(Excerpted records Opens)

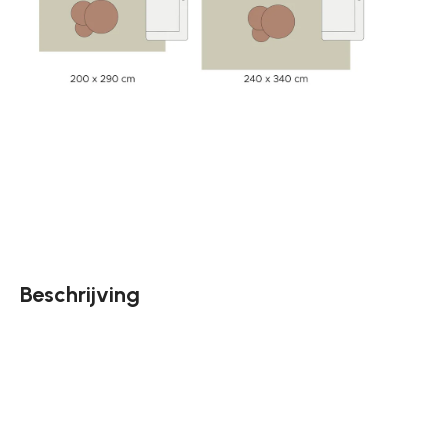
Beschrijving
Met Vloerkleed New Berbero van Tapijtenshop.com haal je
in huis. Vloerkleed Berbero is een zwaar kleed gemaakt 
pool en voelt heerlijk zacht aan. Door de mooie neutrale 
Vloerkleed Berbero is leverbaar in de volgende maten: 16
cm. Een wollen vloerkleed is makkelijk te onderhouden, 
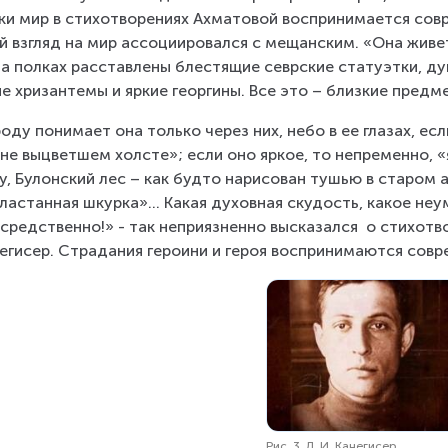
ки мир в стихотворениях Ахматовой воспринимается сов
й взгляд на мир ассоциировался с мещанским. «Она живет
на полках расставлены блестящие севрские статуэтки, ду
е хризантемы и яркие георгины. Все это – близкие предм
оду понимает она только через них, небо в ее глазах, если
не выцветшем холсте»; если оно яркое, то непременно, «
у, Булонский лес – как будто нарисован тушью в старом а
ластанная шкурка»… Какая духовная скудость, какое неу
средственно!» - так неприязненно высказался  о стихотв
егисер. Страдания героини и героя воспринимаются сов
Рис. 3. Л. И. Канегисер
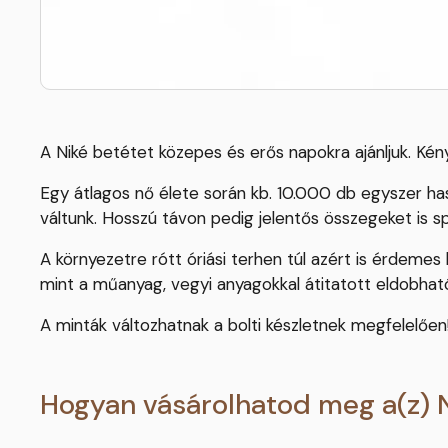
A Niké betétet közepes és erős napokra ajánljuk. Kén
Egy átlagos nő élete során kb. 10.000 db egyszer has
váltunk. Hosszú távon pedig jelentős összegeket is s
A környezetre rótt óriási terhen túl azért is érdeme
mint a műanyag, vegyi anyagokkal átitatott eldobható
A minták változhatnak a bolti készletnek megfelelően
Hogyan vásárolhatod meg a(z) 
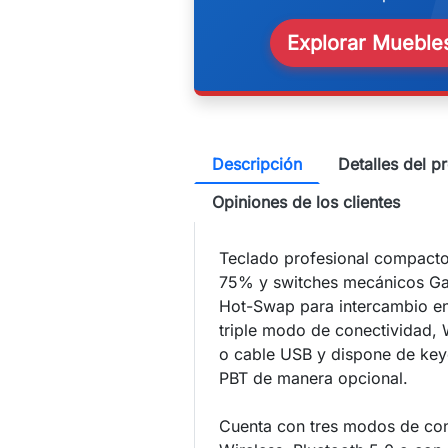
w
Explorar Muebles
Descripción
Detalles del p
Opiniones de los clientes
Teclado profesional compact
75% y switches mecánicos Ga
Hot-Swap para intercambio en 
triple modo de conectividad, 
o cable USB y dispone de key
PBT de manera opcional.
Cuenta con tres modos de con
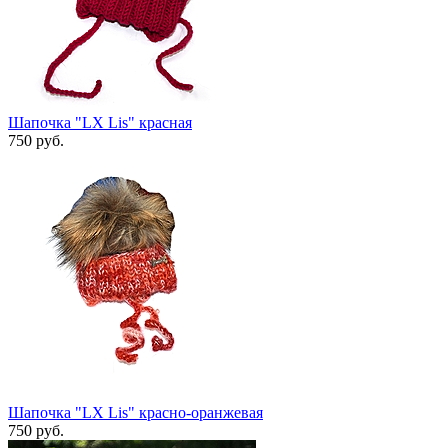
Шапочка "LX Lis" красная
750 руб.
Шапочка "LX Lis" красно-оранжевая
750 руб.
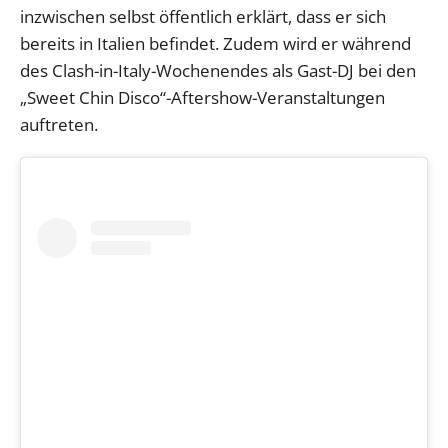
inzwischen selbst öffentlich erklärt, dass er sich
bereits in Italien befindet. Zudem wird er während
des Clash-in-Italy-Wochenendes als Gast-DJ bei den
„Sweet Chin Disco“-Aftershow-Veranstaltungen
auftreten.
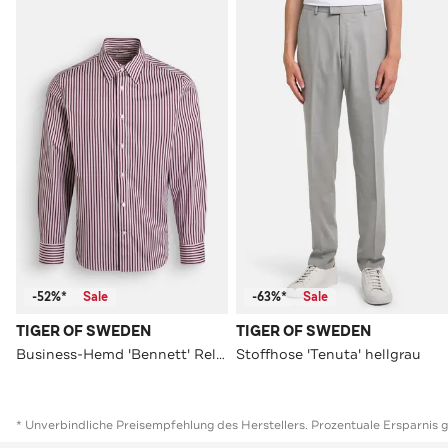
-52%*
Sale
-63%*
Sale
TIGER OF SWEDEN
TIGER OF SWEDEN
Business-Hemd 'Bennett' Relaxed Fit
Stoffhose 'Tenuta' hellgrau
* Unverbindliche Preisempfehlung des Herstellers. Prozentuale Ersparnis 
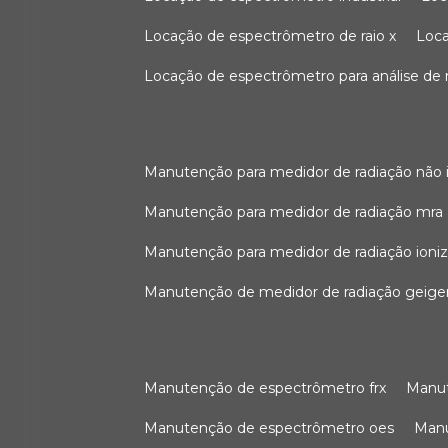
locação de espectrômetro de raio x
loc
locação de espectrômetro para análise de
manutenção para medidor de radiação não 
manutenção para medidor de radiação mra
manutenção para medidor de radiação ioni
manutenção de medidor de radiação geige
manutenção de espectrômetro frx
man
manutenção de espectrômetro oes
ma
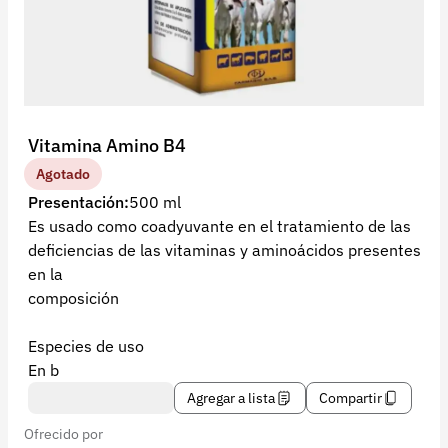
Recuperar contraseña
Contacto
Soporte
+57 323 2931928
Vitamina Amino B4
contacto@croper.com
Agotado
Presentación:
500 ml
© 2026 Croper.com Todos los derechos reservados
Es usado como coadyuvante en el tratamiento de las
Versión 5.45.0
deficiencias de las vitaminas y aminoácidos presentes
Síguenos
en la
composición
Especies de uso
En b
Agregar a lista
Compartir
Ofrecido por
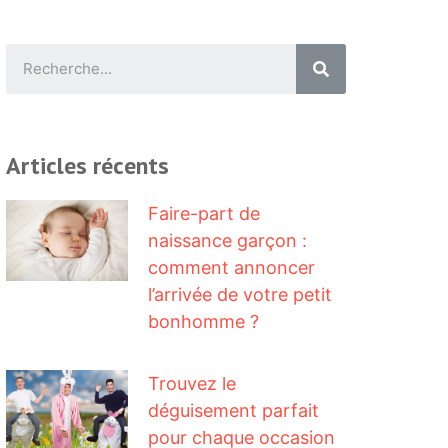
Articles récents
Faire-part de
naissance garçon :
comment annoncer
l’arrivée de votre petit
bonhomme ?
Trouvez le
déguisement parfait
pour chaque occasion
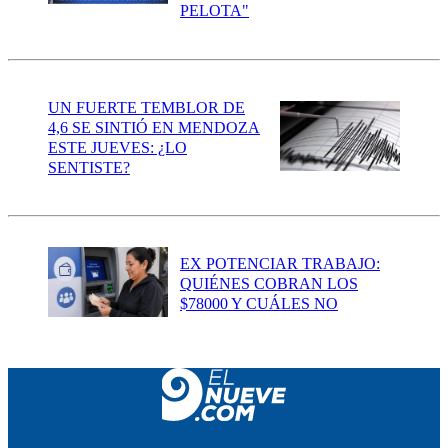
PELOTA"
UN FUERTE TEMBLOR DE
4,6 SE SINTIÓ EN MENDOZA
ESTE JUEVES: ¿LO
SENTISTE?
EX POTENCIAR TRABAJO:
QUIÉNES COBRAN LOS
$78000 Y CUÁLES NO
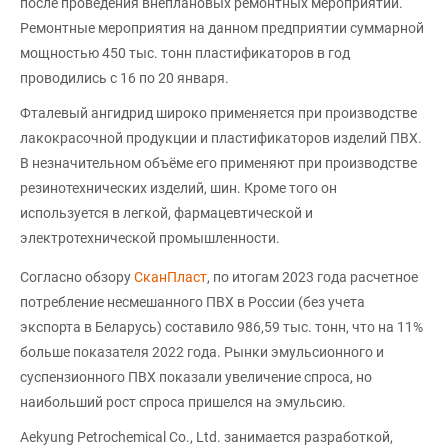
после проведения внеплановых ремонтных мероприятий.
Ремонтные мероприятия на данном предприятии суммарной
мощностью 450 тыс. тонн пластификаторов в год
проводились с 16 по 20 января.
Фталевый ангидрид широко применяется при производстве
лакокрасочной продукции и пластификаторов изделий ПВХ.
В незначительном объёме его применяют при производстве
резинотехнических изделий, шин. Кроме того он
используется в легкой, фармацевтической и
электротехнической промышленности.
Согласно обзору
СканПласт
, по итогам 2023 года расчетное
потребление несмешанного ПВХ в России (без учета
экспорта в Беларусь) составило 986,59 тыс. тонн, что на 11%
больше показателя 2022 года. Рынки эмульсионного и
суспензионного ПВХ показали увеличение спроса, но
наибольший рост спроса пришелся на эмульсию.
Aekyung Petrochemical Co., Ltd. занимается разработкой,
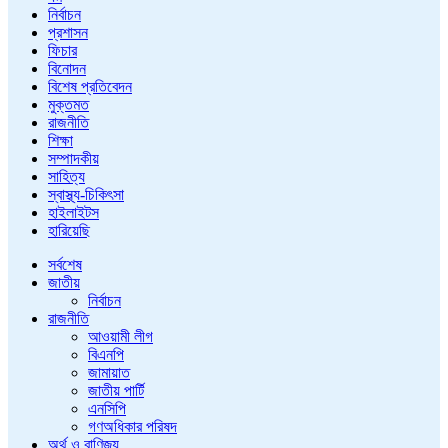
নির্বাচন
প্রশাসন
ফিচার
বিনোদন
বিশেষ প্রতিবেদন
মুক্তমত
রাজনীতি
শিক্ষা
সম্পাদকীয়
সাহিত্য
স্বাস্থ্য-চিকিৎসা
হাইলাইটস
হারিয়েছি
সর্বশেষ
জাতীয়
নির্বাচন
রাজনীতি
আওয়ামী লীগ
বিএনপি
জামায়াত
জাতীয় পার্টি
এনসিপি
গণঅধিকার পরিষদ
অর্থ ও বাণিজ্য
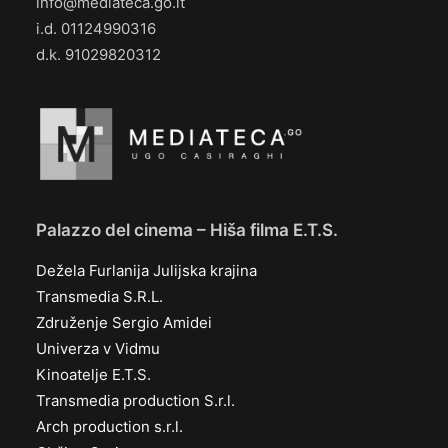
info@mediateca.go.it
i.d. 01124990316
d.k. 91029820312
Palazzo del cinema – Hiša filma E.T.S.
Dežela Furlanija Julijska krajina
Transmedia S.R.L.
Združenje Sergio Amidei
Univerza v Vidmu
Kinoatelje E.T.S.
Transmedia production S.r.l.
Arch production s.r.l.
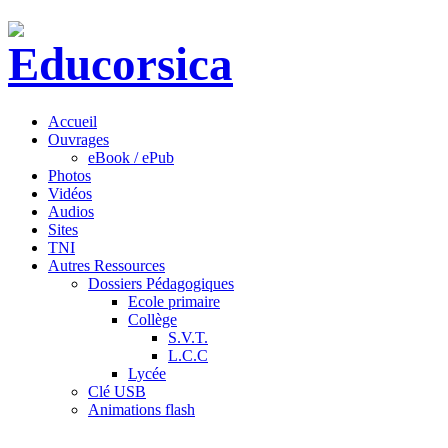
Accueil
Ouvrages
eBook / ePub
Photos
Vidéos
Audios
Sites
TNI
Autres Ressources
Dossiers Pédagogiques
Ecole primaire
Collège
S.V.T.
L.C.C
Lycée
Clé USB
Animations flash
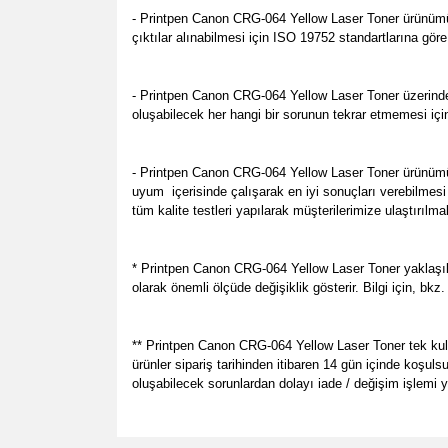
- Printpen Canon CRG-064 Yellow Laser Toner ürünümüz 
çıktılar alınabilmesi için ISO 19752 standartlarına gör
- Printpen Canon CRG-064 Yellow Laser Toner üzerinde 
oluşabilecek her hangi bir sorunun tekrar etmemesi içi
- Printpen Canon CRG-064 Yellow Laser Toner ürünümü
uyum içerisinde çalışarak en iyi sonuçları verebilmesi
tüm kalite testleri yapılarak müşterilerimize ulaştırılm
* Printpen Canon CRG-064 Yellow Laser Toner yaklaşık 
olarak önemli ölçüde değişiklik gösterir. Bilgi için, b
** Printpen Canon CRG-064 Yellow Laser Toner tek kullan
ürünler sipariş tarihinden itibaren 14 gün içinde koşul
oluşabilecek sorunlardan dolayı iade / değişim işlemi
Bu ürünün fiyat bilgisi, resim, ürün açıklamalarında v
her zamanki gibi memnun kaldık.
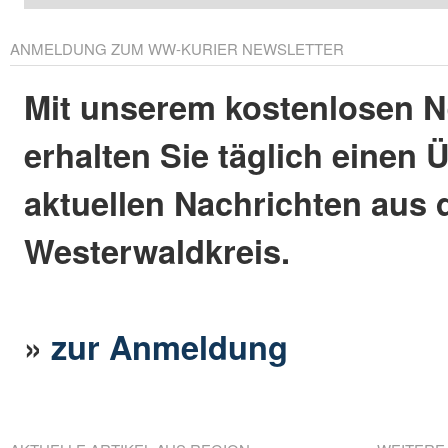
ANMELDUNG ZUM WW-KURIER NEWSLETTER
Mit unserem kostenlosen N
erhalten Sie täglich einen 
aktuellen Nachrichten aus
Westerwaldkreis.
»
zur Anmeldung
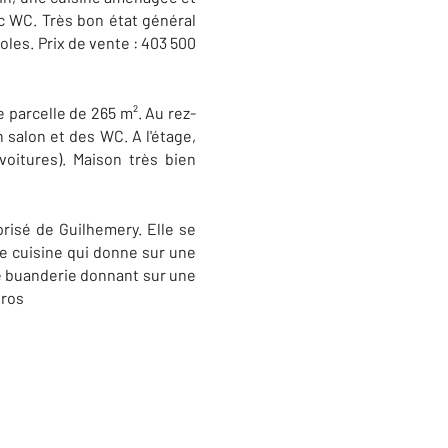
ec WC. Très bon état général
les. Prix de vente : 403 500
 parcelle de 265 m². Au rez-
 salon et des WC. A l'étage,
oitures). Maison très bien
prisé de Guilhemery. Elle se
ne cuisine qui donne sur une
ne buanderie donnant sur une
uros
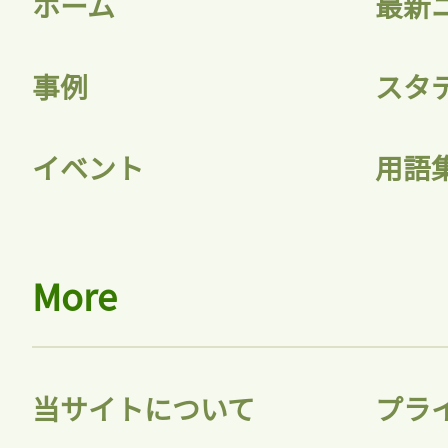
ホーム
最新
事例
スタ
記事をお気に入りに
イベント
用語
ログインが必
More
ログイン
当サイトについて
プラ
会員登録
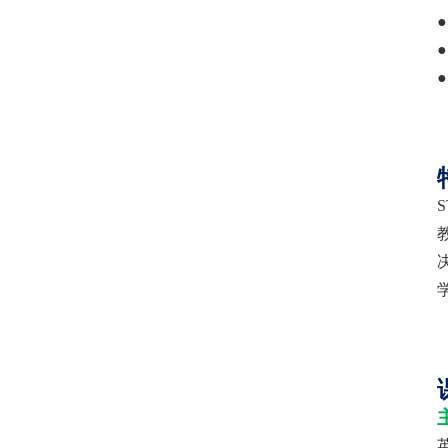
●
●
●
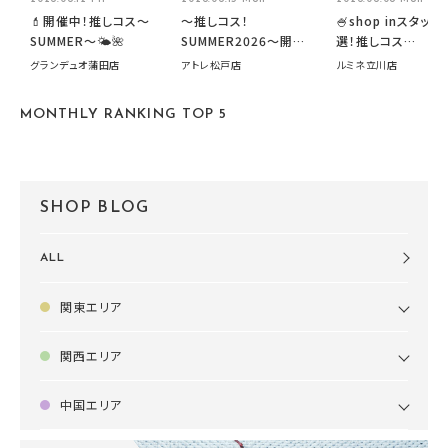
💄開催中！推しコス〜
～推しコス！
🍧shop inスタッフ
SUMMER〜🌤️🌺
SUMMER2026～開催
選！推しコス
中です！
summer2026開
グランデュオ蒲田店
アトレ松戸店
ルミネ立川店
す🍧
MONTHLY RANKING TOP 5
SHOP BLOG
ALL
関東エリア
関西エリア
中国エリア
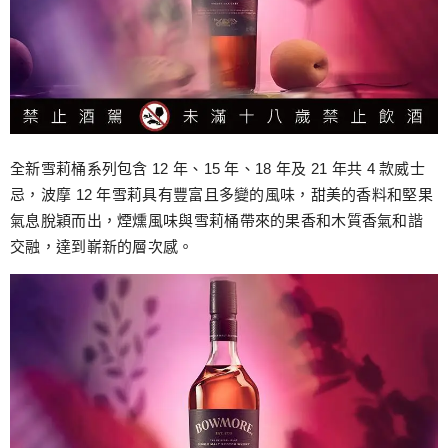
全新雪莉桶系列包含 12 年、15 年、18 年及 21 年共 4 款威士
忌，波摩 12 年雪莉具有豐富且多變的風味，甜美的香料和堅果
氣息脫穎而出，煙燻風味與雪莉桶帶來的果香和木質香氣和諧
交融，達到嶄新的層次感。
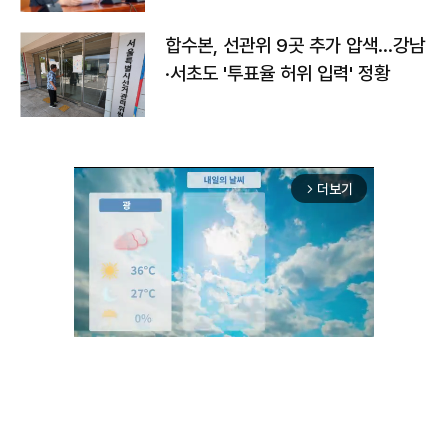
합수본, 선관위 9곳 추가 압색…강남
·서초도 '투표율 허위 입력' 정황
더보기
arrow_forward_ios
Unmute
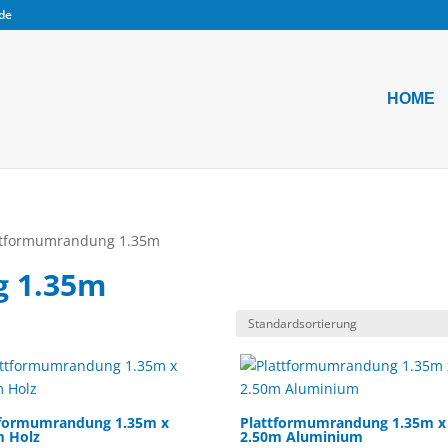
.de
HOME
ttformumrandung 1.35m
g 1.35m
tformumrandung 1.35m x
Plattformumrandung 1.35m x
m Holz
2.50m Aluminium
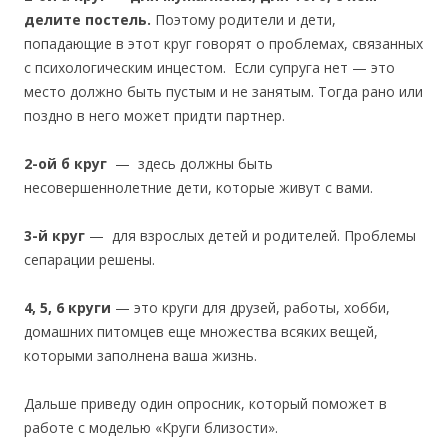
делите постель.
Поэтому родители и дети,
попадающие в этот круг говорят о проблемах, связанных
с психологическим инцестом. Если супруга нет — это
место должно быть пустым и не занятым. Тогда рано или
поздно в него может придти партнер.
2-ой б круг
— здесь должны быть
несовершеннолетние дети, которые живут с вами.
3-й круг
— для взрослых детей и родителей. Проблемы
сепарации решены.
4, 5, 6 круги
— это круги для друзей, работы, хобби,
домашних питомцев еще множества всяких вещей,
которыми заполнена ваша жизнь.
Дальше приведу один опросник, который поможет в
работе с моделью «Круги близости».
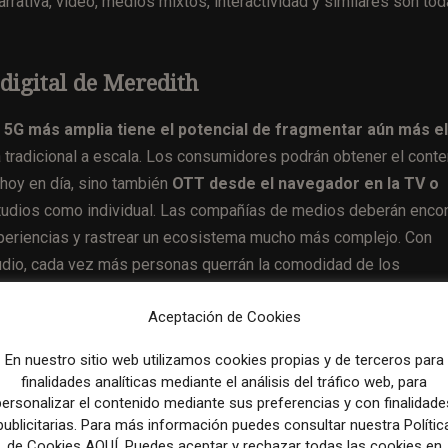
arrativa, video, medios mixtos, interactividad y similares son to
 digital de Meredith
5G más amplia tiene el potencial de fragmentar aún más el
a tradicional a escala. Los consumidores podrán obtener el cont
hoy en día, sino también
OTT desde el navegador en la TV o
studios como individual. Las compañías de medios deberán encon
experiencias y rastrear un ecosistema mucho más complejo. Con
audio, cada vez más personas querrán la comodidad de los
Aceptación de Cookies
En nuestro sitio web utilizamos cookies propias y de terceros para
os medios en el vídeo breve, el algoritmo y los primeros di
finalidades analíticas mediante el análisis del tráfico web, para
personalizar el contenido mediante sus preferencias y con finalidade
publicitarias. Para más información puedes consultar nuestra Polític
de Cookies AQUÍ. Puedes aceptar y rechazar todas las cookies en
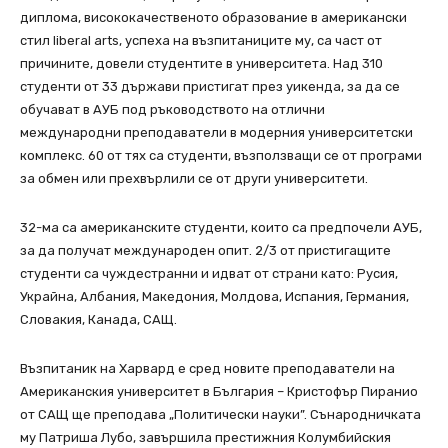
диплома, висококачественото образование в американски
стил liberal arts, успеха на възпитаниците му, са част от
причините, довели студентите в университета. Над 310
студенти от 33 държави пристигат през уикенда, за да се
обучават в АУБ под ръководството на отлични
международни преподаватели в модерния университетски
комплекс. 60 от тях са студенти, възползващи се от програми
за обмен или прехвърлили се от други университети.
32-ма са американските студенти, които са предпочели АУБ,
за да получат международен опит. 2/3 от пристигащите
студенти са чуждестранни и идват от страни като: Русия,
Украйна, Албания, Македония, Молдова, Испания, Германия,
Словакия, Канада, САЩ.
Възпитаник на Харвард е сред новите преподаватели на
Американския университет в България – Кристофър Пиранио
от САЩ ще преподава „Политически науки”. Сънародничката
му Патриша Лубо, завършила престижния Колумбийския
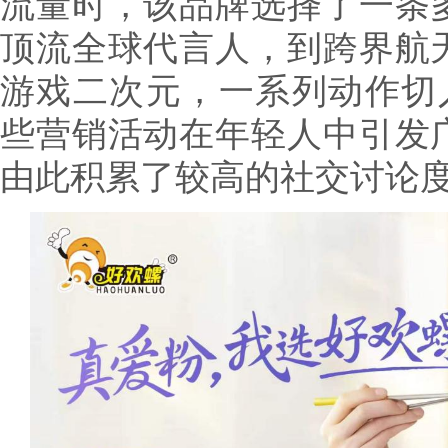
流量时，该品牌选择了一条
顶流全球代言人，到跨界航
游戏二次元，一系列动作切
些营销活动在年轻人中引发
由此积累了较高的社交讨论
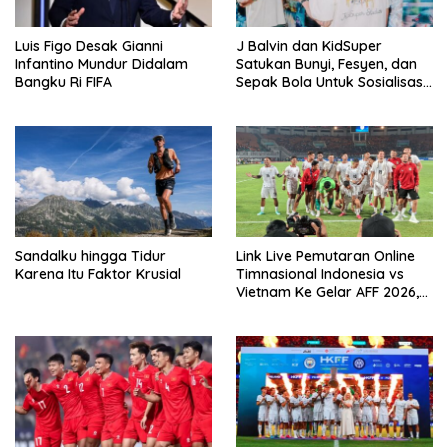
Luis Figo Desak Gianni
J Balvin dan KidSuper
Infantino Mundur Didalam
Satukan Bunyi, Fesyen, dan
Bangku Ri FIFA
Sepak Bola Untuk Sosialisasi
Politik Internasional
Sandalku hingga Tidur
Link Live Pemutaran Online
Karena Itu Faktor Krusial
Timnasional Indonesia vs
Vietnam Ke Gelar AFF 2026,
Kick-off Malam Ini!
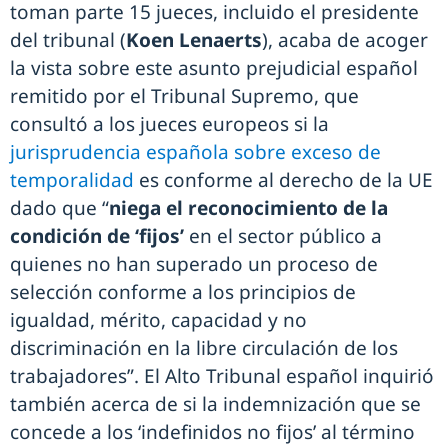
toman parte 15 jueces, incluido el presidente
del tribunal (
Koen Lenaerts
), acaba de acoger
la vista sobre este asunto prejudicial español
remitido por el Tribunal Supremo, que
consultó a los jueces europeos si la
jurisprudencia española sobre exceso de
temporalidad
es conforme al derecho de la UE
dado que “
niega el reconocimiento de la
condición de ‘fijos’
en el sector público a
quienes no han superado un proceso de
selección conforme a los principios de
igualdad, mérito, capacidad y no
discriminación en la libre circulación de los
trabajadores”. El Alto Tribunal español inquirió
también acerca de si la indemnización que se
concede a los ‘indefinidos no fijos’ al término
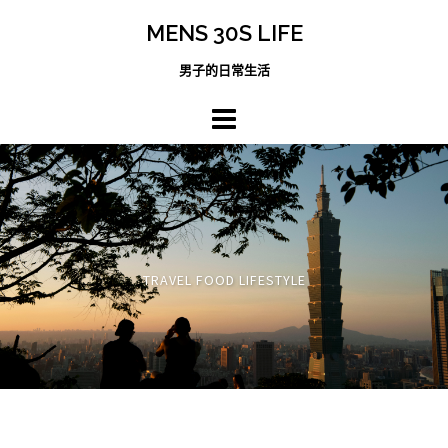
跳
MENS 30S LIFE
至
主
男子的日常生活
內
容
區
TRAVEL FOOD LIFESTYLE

(Excerpted records Closes)

# About this exercise
A word-for-word reproduction is needed of the lines above from the line containing "Business-Hemd 'Bennett' Relaxed Fit" through the line containing "manutenção para medidor de radiação não", with both ends kept and no pictures.

# Task result
Business-Hemd 'Bennett' Relaxed Fit
Stoffhose 'Tenuta' hellgrau
* Unverbindliche Preisempfehlung des Herstellers. Prozentuale Ersparnis 
locação de espectrômetro de raio x
loc
locação de espectrômetro para análise de
manutenção para medidor de radiação não 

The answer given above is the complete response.